The expression of FKBP12 was decreased in breast cancer tissues, and there was a significant correlation between FKBP12 loss and MDM2 overexpression. Furthermore, FKBP12 loss was specifically correlated with poor prognosis and increased resistance to anthracycline-based chemotherapy. Kaplan-Meier survival analysis showed that overall survival (OS) and disease-free survival (DFS) were both significantly lower in the low FKBP12 expression group than those in the high FKBP12 expression group. In patients treated with anthracycline-based preoperative chemotherapy, low FKBP12 expression patients had a significant lower rate of pathologic complete response (pCR). Importantly, these results seemed to be driven mainly by MDM2. These observations were especially prominent in the MDM2-positive subgroup. Univariate and multivariate analyses revealed that FKBP12 loss was an independent factor for predicting prognosis and pCR. In in vitro assay, FKBP12 silence led to significant upregulation of MDM2. Accordingly, MDA-MB-468 cells with FKBP12 silence were less responsive to doxorubicin-induced cytotoxic and apoptotic effect. In contrast, in FKBP12-transfected MDA-MB-468 cells, MDM2 was more greatly inhibited by doxorubicin, resulting in greater cytotoxic and apoptotic effect.
We propose that FKBP12 loss, which can be enhanced by MDM2 overexpression, predicts poor prognosis and chemoresistance. Increasing the expression of FKBP12 may be a valuable strategy to add to anthracycline-based chemotherapy, especially in MDM2-overexpressed patients.

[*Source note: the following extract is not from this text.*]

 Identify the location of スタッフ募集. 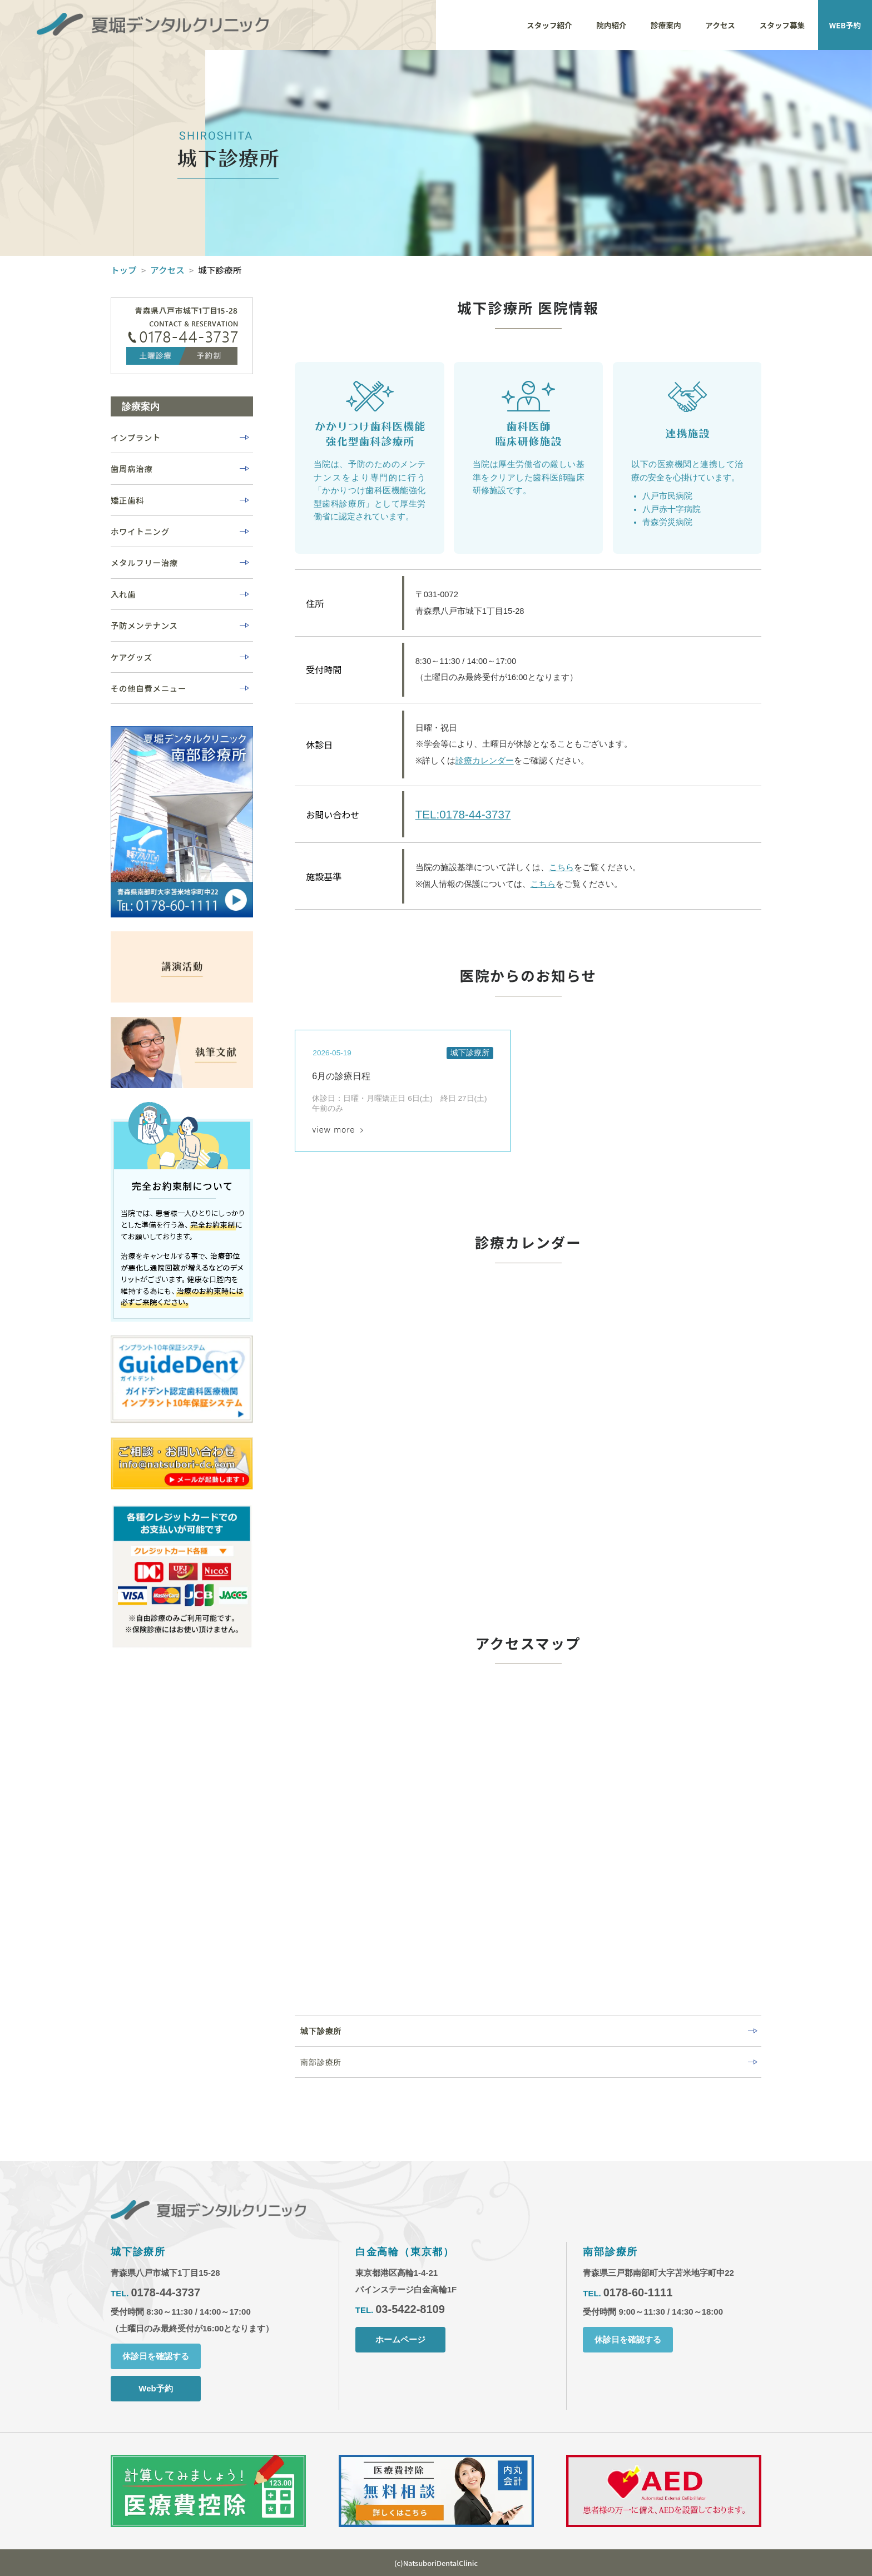
(782, 25).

FK506 结合蛋白 12(FKBP12)是一种丰富的、广泛表达的细胞质蛋白,在细胞信号转导中有多种功能。最近,我们报道了 FKBP12 在癌蛋白鼠双微体 2(MDM2)自我泛素化和降解中的新功能,这极大地增强了癌细胞对化疗的敏感性。然而,其临床相关性尚不清楚。

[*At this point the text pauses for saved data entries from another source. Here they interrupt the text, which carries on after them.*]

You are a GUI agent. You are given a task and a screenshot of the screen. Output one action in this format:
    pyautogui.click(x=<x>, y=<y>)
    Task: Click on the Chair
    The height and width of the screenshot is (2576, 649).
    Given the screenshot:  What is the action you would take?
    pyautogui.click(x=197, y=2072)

对 524 例浸润性乳腺癌患者进行 FKBP12 表达的免疫组织化学分析。统计分析 FKBP12 表达与患者生存和化疗反应的相关性。用 FKBP12 siRNA 或 Myc 标记的 FKBP12 转染 MDA-MB-468 细胞,然后用阿霉素处理肿瘤细胞,进行 Western blot、细胞活力和细胞凋亡检测。
乳腺癌组织中 FKBP12 的表达降低,FKBP12 缺失与 MDM2 过表达之间存在显著相关性。此外,FKBP12 缺失与不良预后和增加对蒽环类化疗药物的耐药性密切相关。Kaplan-Meier 生存分析显示,低 FKBP12 表达组的总生存期(OS)和无病生存期(DFS)均显著低于高 FKBP12 表达组。在接受蒽环类术前化疗的患者中,低 FKBP12 表达患者的病理完全缓解(pCR)率显著较低。重要的是,这些结果似乎主要由 MDM2 驱动。这些观察结果在 MDM2 阳性亚组中尤为明显。单因素和多因素分析表明,FKBP12 缺失是预测预后和 pCR 的独立因素。在体外实验中,FKBP12 沉默导致 MDM2 显著上调。因此,FKBP12 沉默的 MDA-MB-468 细胞对阿霉素诱导的细胞毒性和凋亡作用的反应性降低。相反,在 FKBP12 转染的 MDA-MB-468 细胞中,阿霉素更能抑制 MDM2,导致更大的细胞毒性和凋亡作用。
我们提出,FKBP12 缺失(可由 MDM2 过表达增强)预示着不良预后和化疗耐药性。增加 FKBP12 的表达可能是一种有价值的策略,可以添加到蒽环类化疗中,特别是在 MDM2 过表达的患者中。